Among the 20 ctDNA-positive patients, 60 percent, or 12 patients, experienced radiological relapse. Seven patients in this subset received adjuvant chemotherapy and became ctDNA negative, and one patient was lost to follow-up.

In the post-operative ctDNA analysis, researchers also identified three mutated genes in the tumor that were associated with decreased recurrence-free survival: SMAD4, PTEN, and PKHD1.

The study further broke down data by patients who received adjuvant chemo. In the study, 174 patients received adjuvant chemo, yet those who were ctDNA positive after surgery still had a higher risk of recurrence than those who were ctDNA negative. The authors wrote that this suggests "the association between ctDNA status and [recurrence-free survival] was independent of [adjuvant chemo]."

However, among the 17 ctDNA-positive patients who received adjuvant chemo, seven were recurrence-free at the two-year follow-up, while 10 still experienced recurrence. These findings suggested to the authors that some patients who have remaining ctDNA can benefit from adjuvant chemo. Patients who were still ctDNA positive after adjuvant treatment had a 25 percent two-year recurrence-free survival rate compared to 87.7 percent for patients who were ctDNA negative after adjuvant chemo. The patients who had remaining ctDNA after surgery and adjuvant chemo were 12 times more likely to experience recurrence than patients who reached ctDNA-negative status.
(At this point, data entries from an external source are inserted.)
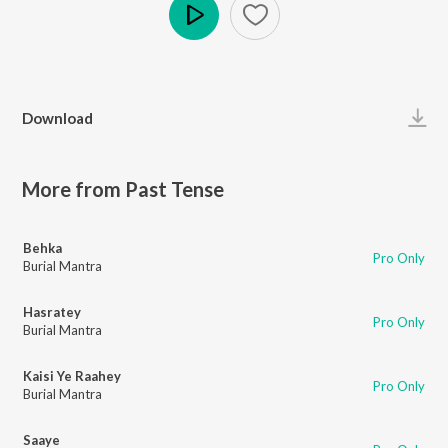
Play
Download
More from Past Tense
Behka
Pro Only
Burial Mantra
Hasratey
Pro Only
Burial Mantra
Kaisi Ye Raahey
Pro Only
Burial Mantra
Saaye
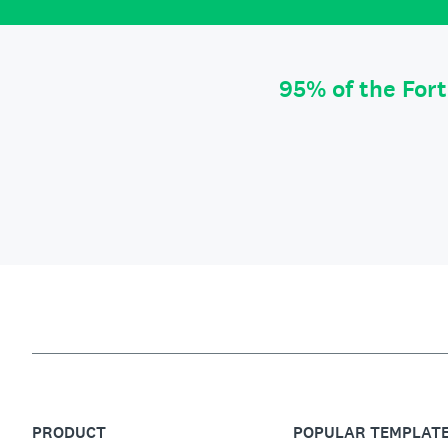
95% of the For
PRODUCT
POPULAR TEMPLAT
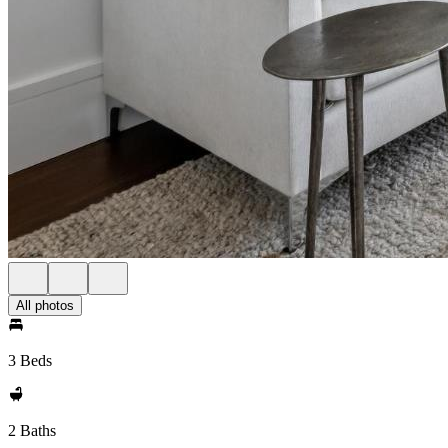
All photos
3 Beds
2 Baths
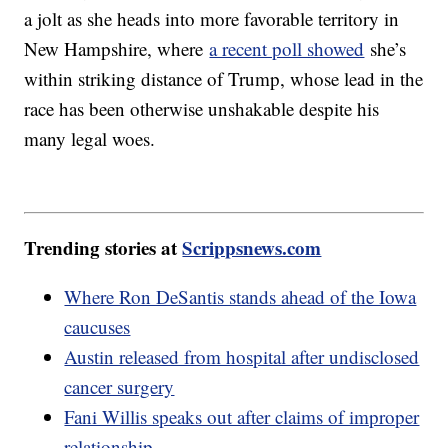
a jolt as she heads into more favorable territory in
New Hampshire, where
a recent poll showed
she’s
within striking distance of Trump, whose lead in the
race has been otherwise unshakable despite his
many legal woes.
Trending stories at
Scrippsnews.com
Where Ron DeSantis stands ahead of the Iowa
caucuses
Austin released from hospital after undisclosed
cancer surgery
Fani Willis speaks out after claims of improper
relationship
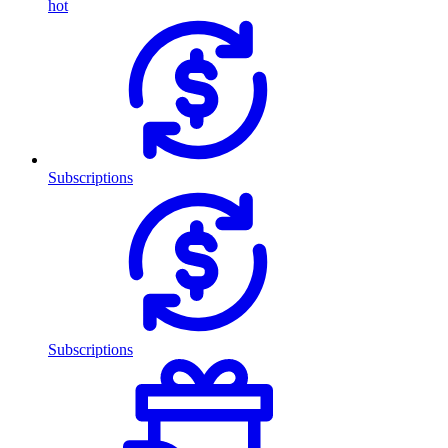
hot
Subscriptions
Subscriptions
The authors wrote that their analysis suggests that ctDNA testing could help guide the use of adjuvant chemo or determine if patients need to undergo a second surgery. "As the ctDNA measuring technology continues to evolve and manifest its significance, the real-time detection of minimal residual disease using ctDNA may help guide the precise administration of [adjuvant chemo], evaluation of [adjuvant chemo] efficacy, and monitoring of disease recurrence," they concluded.
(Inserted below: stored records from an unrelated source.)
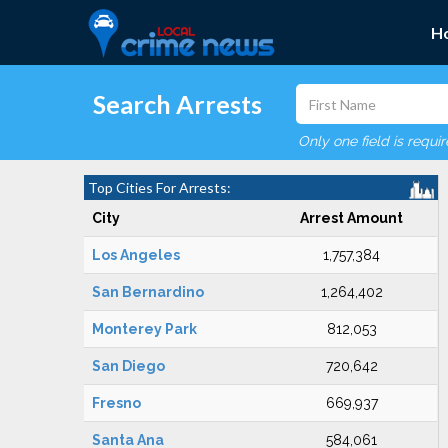
H
Search Arrests
Only one field is requi
Top Cities For Arrests:
City
Arrest Amount
Los Angeles
1,757,384
San Bernardino
1,264,402
Monterey Park
812,053
San Diego
720,642
Fresno
669,937
Santa Ana
584,061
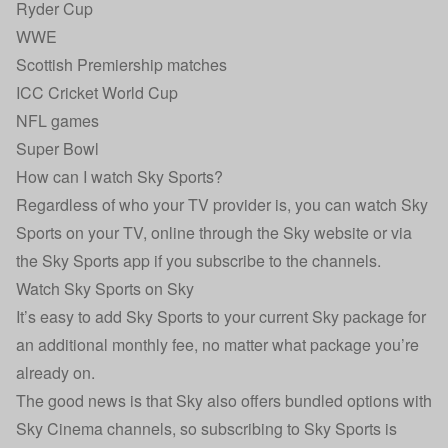
Ryder Cup
WWE
Scottish Premiership matches
ICC Cricket World Cup
NFL games
Super Bowl
How can I watch Sky Sports?
Regardless of who your TV provider is, you can watch Sky
Sports on your TV, online through the Sky website or via
the Sky Sports app if you subscribe to the channels.
Watch Sky Sports on Sky
It’s easy to add Sky Sports to your current Sky package for
an additional monthly fee, no matter what package you’re
already on.
The good news is that Sky also offers bundled options with
Sky Cinema channels, so subscribing to Sky Sports is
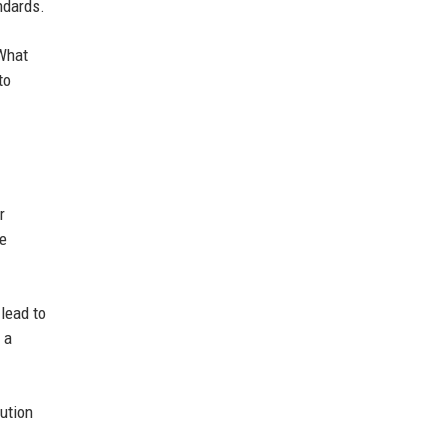
ndards.
"What
to
r
he
lead to
 a
ution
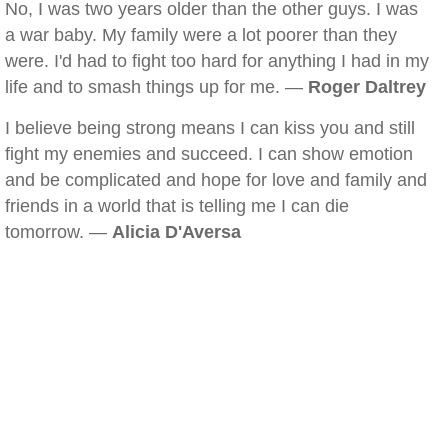
No, I was two years older than the other guys. I was
a war baby. My family were a lot poorer than they
were. I'd had to fight too hard for anything I had in my
life and to smash things up for me. —
Roger Daltrey
I believe being strong means I can kiss you and still
fight my enemies and succeed. I can show emotion
and be complicated and hope for love and family and
friends in a world that is telling me I can die
tomorrow. —
Alicia D'Aversa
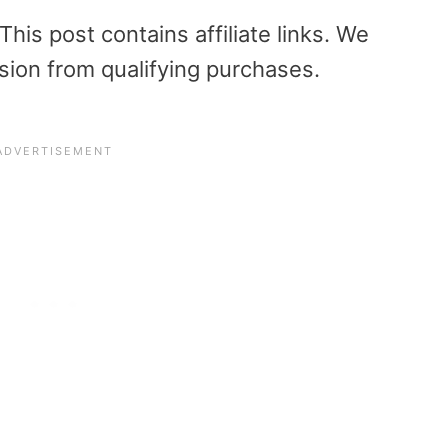
is post contains affiliate links. We
sion from qualifying purchases.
While this study is not practice changing, the authors noted that there are several ongoing randomized clinical trials that could be informative in this regard, including randomized controlled trials such as the DYNAMIC/DYNAMIC-III trials in Australia, the CIRCULATE trial in France, and the US COBRA trial. "As more than half of the stage III colorectal cancer patients could be cured by surgery alone, this ctDNA-guided strategy may benefit patients by sparing them from unnecessary drug toxicity, economic burden, and even radiological exposure," the authors wrote.
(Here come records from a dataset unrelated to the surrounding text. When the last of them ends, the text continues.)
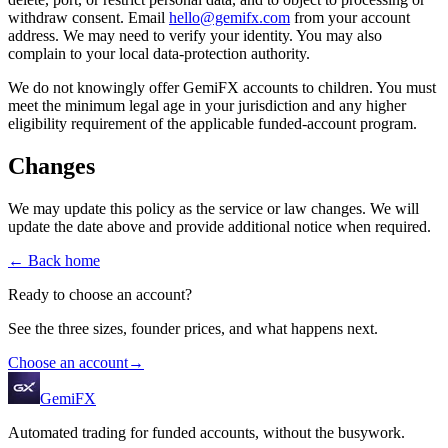
withdraw consent. Email
hello@gemifx.com
from your account
address. We may need to verify your identity. You may also
complain to your local data-protection authority.
We do not knowingly offer GemiFX accounts to children. You must
meet the minimum legal age in your jurisdiction and any higher
eligibility requirement of the applicable funded-account program.
Changes
We may update this policy as the service or law changes. We will
update the date above and provide additional notice when required.
← Back home
Ready to choose an account?
See the three sizes, founder prices, and what happens next.
Choose an account
→
GemiFX
Automated trading for funded accounts, without the busywork.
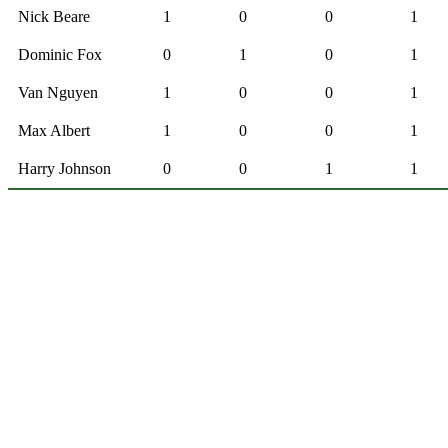
Nick Beare
1
0
0
1
Dominic Fox
0
1
0
1
Van Nguyen
1
0
0
1
Max Albert
1
0
0
1
Harry Johnson
0
0
1
1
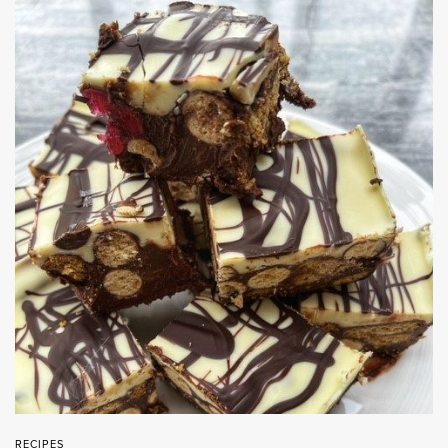
RECIPES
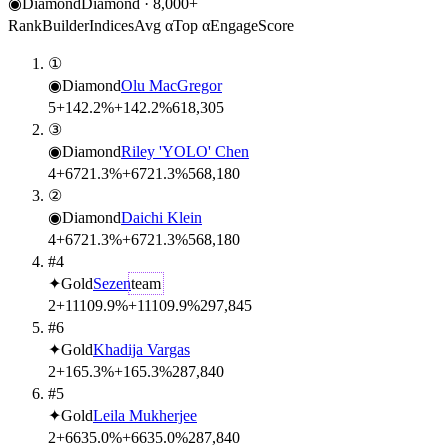
◉
Diamond
Diamond
·
8,000
+
Rank
Builder
Indices
Avg α
Top α
Engage
Score
①
◉
Diamond
Olu MacGregor
5
+142.2%
+142.2%
61
8,305
③
◉
Diamond
Riley 'YOLO' Chen
4
+6721.3%
+6721.3%
56
8,180
②
◉
Diamond
Daichi Klein
4
+6721.3%
+6721.3%
56
8,180
#4
✦
Gold
Sezen
team
2
+11109.9%
+11109.9%
29
7,845
#6
✦
Gold
Khadija Vargas
2
+165.3%
+165.3%
28
7,840
#5
✦
Gold
Leila Mukherjee
2
+6635.0%
+6635.0%
28
7,840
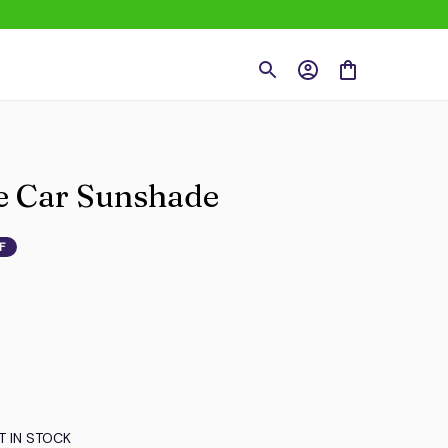
le Car Sunshade
F
T IN STOCK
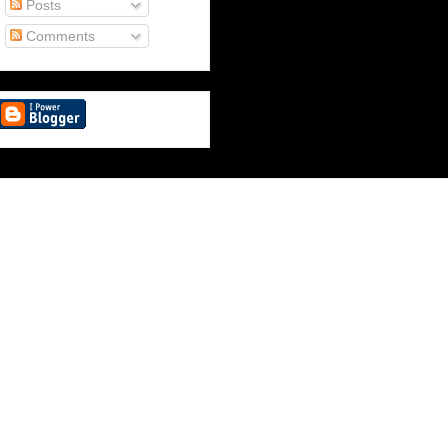
Posts
Comments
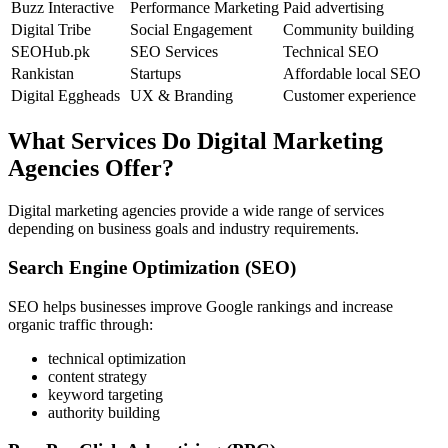
Buzz Interactive
Performance Marketing
Paid advertising
Digital Tribe
Social Engagement
Community building
SEOHub.pk
SEO Services
Technical SEO
Rankistan
Startups
Affordable local SEO
Digital Eggheads
UX & Branding
Customer experience
What Services Do Digital Marketing
Agencies Offer?
Digital marketing agencies provide a wide range of services
depending on business goals and industry requirements.
Search Engine Optimization (SEO)
SEO helps businesses improve Google rankings and increase
organic traffic through:
technical optimization
content strategy
keyword targeting
authority building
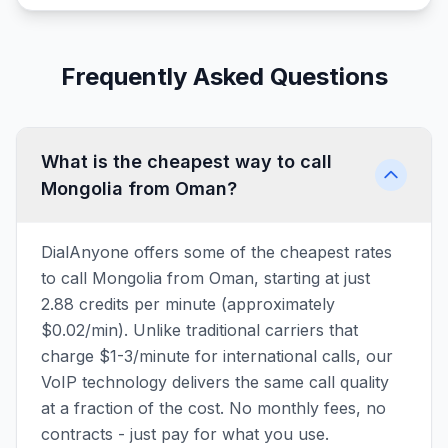
Frequently Asked Questions
What is the cheapest way to call
Mongolia from Oman?
DialAnyone offers some of the cheapest rates
to call Mongolia from Oman, starting at just
2.88 credits per minute (approximately
$0.02/min). Unlike traditional carriers that
charge $1-3/minute for international calls, our
VoIP technology delivers the same call quality
at a fraction of the cost. No monthly fees, no
contracts - just pay for what you use.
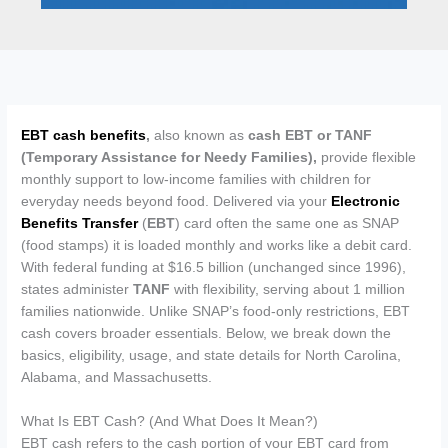
EBT cash benefits
,
also known as
cash
EBT or TANF
(Temporary Assistance for Needy Families),
provide flexible
monthly support to low-income families with children for
everyday needs beyond food. Delivered via your
Electronic
Benefits Transfer
(
EBT
) card often the same one as SNAP
(food stamps) it is loaded monthly and works like a debit card.
With federal funding at $16.5 billion (unchanged since 1996),
states administer
TANF
with flexibility, serving about 1 million
families nationwide. Unlike SNAP’s food-only restrictions, EBT
cash covers broader essentials. Below, we break down the
basics, eligibility, usage, and state details for North Carolina,
Alabama, and Massachusetts.
What Is EBT Cash? (And What Does It Mean?)
EBT cash refers to the cash portion of your EBT card from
The researchers also said some ctDNA NGS assays may not have a fast enough turnaround time to help clinicians decide whether a patient needs adjuvant chemo, which needs to begin no later than eight weeks after surgery.

When compared to standard methods of recurrence monitoring, ctDNA testing outperformed other screening methods like serum carcinoembryonic antigen, or CEA. In preoperative samples, CEA was elevated in only 39 percent of patients. By comparison, ctDNA was detected in 64 percent of preoperative plasma samples. The researchers were also able to detect recurrence about five months earlier by ctDNA than by imaging, while screening via CEA showed no significant lead time in recurrence detection.